Ich habe eine .vdf Datei in der Daten gespeichert werden um genauer zu sein Koordinaten zu Kamera Positionen.
Nun habe ich ein Programm geschrieben was genau diese Aufgabe übernehmen soll, da die .vdf Datei bei uns immer wieder Probleme verursacht (Daten werden einfach überschrieben usw. was nicht gerade optimal ist). Nun hatte ich versucht an diese Daten ran zu kommen damit ich diese ins neue Programm übernehmen kann doch leider musste ich fest stellen das es nicht wirklich geht. Ich habe mich auch schon mit der Firma auseinandergesetzt die das Hauptprogramm geschrieben haben, doch musste ich leider erfahren das diese selber keine Möglichkeit hat an die Daten ran zu kommen.
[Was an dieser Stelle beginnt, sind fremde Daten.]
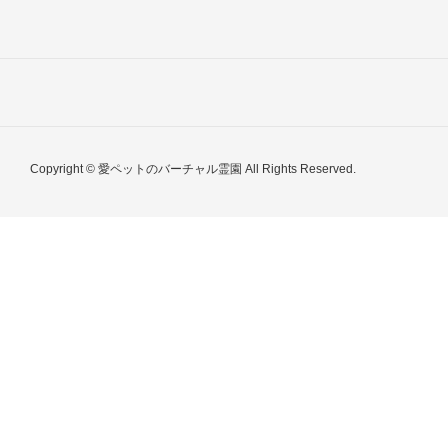
Copyright © 愛ペットのバーチャル霊園 All Rights Reserved.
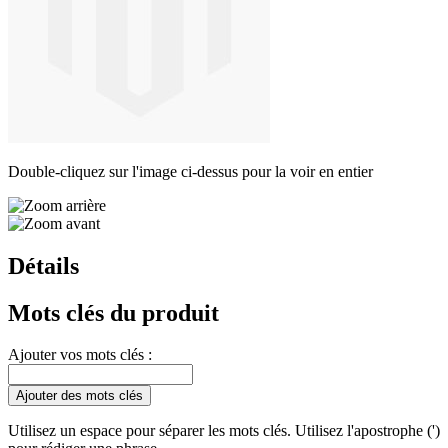
Double-cliquez sur l'image ci-dessus pour la voir en entier
Détails
Mots clés du produit
Ajouter vos mots clés :
Ajouter des mots clés
Utilisez un espace pour séparer les mots clés. Utilisez l'apostrophe (')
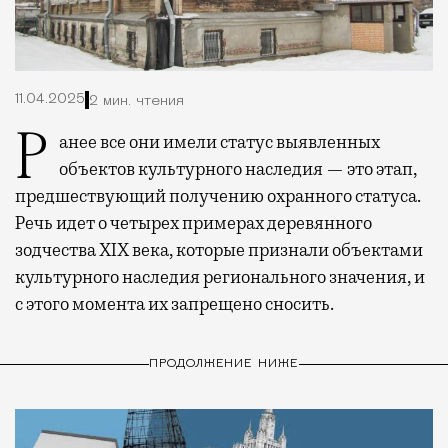
11.04.2025
2 мин. чтения
Ранее все они имели статус выявленных
объектов культурного наследия — это этап,
предшествующий получению охранного статуса.
Речь идет о четырех примерах деревянного
зодчества XIX века, которые
признали объектами
культурного наследия регионального значения, и
с этого момента их запрещено сносить.
ПРОДОЛЖЕНИЕ НИЖЕ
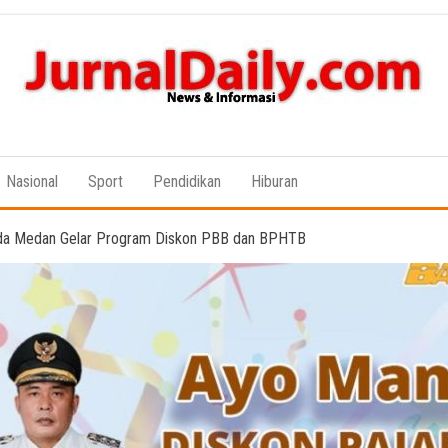
News &
Informasi
Nasional
Sport
Pendidikan
Hiburan
da Medan Gelar Program Diskon PBB dan BPHTB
Was ich Persönlich ganz schön ... finde.

Hat von euch schon mal wer Erfahrungen mit dem Dateityp gemacht bzw. weiß einer von euch was man da machen kann? 

In der Datei sind weit aus mehr als 1000 Datensätze gespeichert und das würde einfach ewig dauern bis man diese alle per Hand abgearbeitet hat!

mfg
cw.java


----------



## Joose (16. Apr 2015)

cw.java hat gesagt.:


> Nun hatte ich versucht an diese Daten ran zu kommen damit ich diese ins neue Programm übernehmen kann doch leider musste ich fest stellen das es nicht wirklich geht.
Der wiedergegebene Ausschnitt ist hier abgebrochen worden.